In 1825, Mr. Ronalds invented a perspective tracing instrument, to facilitate drawing from nature or from plans and elevations, an account of which he published in 1828 in a work entitled, 'Mechanical Perspective.' With this machine he was enabled some years afterwards (in 1835), assisted by Dr. Blair, to procure exact perspective projections taken from given noted stations, of the Celtic remains at Carnac in Brittany. The result of these researches was published by Mr. Ronalds and Dr. Blair in 1836, and was entitled, 'Sketches at Carnac; or, Notes concerning the present state of the Celtic Antiquities in that and some of the adjoining Communes.' In connection with this tracing apparatus, he likewise contrived a hexipod staff used for a support, and which has been much employed for the support of instruments requiring great steadiness, such as telescopes, theodolites, cameras, &c. In the year 1843 he became the first and honorary director of the Kew Observatory, and while occupying this office he supplied the observatory with various new contrivances, for which he received a government reward from the special service fund, and a small pension from the civil list. The most considerable of these contrivances were his atmospheric electrical conductor and its appendages, adopted at the Greenwich, the Madrid, and the Bombay magnetic observatories; his photo-barograph, and two photo-thermographs, adopted at the Radcliff observatory, Oxford; his photo-electrograph, and three photo-magneto-graphs. Besides the writings above-mentioned, Mr. Ronalds is the author of an article in the Philosophical Magazine of 1814, entitled, 'On Electro-galvanic Agency, employed as a moving power, with descriptions of a Galvanic Clock;' and other articles in the same journal, detailing his original experiments to illustrate the relations of quantity and intensity in the electric pile. He also wrote four Reports on the Kew observatory, which were fully illustrated and printed in the reports of the British Association for the years 1845-50-51 and 52; and one paper in the Philosophical Transactions on 'Photographic Self-registering Meteorological and Magnetical Instruments,' written in 1846 and printed in the year following. In 1856 Mr.
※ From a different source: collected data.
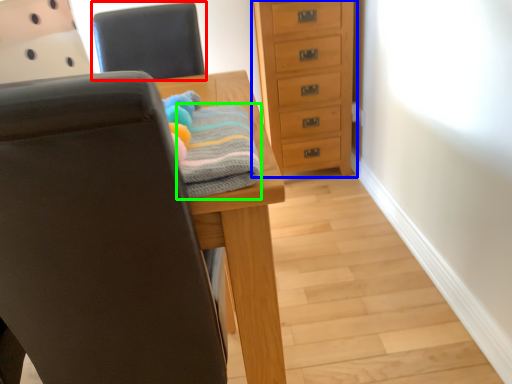 Question: Estimate the real-world distances between objects in this image. Which object is closer to chair (highlighted by a red box), chest of drawers (highlighted by a blue box) or bath towel (highlighted by a green box)?

Choices:
 (A) chest of drawers
 (B) bath towel

Answer: (A) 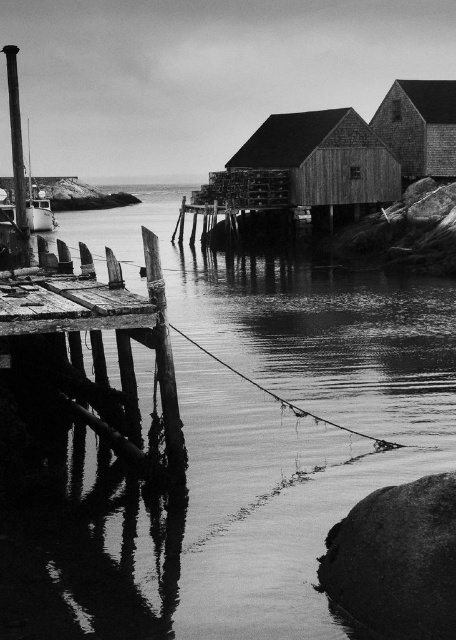 Which of these two, reflective wet wood at lower left or smooth wood pole at left, stands shorter?

Standing shorter between the two is reflective wet wood at lower left.

In the scene shown: Does reflective wet wood at lower left lie in front of smooth wood pole at left?

Yes, it is in front of smooth wood pole at left.

Does point (233, 308) lie behind point (10, 122)?

No, (233, 308) is in front of (10, 122).

Image resolution: width=456 pixels, height=640 pixels. In order to click on reflective wet wood at lower left in this screenshot , I will do `click(238, 445)`.

Does wooden hut at center have a smaller size compared to wooden cabin at upper right?

Yes.

Who is positioned more to the right, wooden hut at center or wooden cabin at upper right?

Positioned to the right is wooden cabin at upper right.

Is point (342, 112) farther from viewer compared to point (428, 99)?

That is False.

You are a GUI agent. You are given a task and a screenshot of the screen. Output one action in this format:
    pyautogui.click(x=<x>, y=<y>)
    Task: Click on the wooden hut at center
    This screenshot has height=640, width=456.
    Given the screenshot: What is the action you would take?
    pyautogui.click(x=312, y=164)

Who is more distant from viewer, (393, 464) or (450, 161)?

The point (450, 161) is more distant.

Does point (115, 536) come closer to viewer compared to point (418, 163)?

Yes, it is.

Where is `reflective wet wood at lower left`? reflective wet wood at lower left is located at coordinates (238, 445). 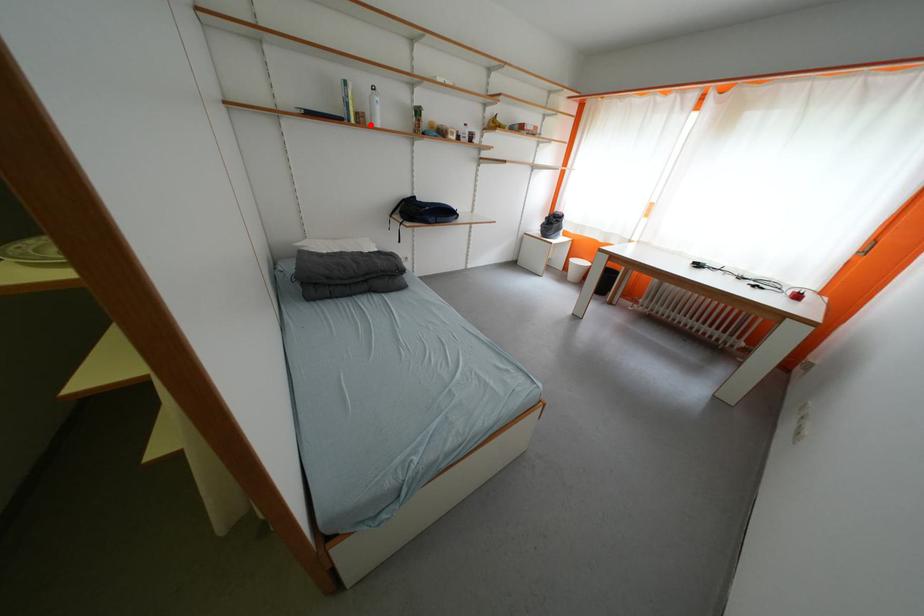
Ronalds published in French, at Paris, a summary of these reports, with some additions, entitled, 'Descriptions de quelques Instruments Meteorologiques et Magnetiques,' intended to explain his instruments at the French exhibition.
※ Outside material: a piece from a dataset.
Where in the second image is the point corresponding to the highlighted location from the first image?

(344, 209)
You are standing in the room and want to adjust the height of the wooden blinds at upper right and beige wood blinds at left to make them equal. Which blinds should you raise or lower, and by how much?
Mr. Ronalds is now (April 1864) residing at Battle in Sussex, and during the latter years of life has spent much time and part of his small pension, in collecting and collating an electric library, which might be conveniently available for the advancement of his favourite science, and prove worthy of presentation or bequest to some British public institution, so as to form the nucleus of one which might approximate possibly to a complete electrical library.—From particulars derived from authentic sources.

COUNT RUMFORD (SIR BENJAMIN THOMPSON), LL.D., V.P.R.S.,

MEMBER OF THE ROYAL INSTITUTE OF FRANCE, ETC.

Born March 26, 1753. Died Aug. 21, 1814.

Benjamin Thompson, the founder of the Royal Institution, and more generally known by the title of Count Rumford, which he afterwards acquired, was born at Woburn in Massachussets. His ancestors appear to have been among the earliest colonists of this district, and in all probability came originally from England.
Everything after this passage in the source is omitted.